Eres grande Lenia, y quiero ser muy precisa: te has hecho grande. El judogui es tu segunda piel y el tatami es tu territorio. Eres tu propia historia, eres el resultado de tu esfuerzo.

Llegaste a Tokio 2020 y, por si fuera poco, volviste a casa con una medalla al cuello. Orgullosa de darle a tu país una presea más. Y sin importar el color del metal, tu mensaje es ahora más fuerte y claro que nunca: disciplina, inclusión, resiliencia, amor a tu país y una entrega real y comprometida al judo.
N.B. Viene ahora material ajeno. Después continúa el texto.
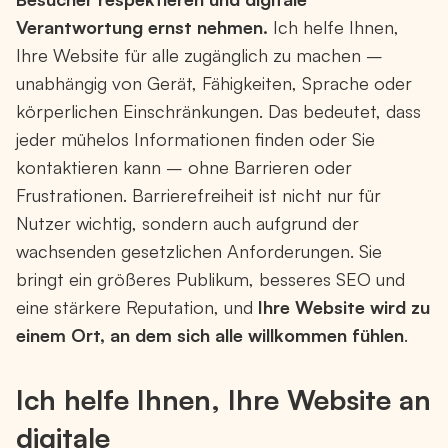
Verantwortung ernst nehmen.
Ich helfe Ihnen,
Ihre Website für alle zugänglich zu machen –
unabhängig von Gerät, Fähigkeiten, Sprache oder
körperlichen Einschränkungen. Das bedeutet, dass
jeder mühelos Informationen finden oder Sie
kontaktieren kann – ohne Barrieren oder
Frustrationen. Barrierefreiheit ist nicht nur für
Nutzer wichtig, sondern auch aufgrund der
wachsenden gesetzlichen Anforderungen. Sie
bringt ein größeres Publikum, besseres SEO und
eine stärkere Reputation, und
Ihre Website wird zu
einem Ort, an dem sich alle willkommen fühlen
.
Ich helfe Ihnen, Ihre Website an
digitale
¡Gracias Lenia! lo digo como tu hermana, por el privilegio que ha sido compartir mi vida contigo tan de cerca. ¡Gracias Lenia! lo digo como madre que desea formar seres humanos con las virtudes que tú encarnas y que son tan escasas en nuestros días. ¡Gracias Lenia! lo digo como Mexicana, por tu inspiración y ejemplo que trascienden banderas y nacionalidades.

Eres Lenia Ruvalcaba, la leyenda que se sique escribiendo. Y no hay palabras -ni medallas- que alcancen para agradecer todo lo que nos has enseñado.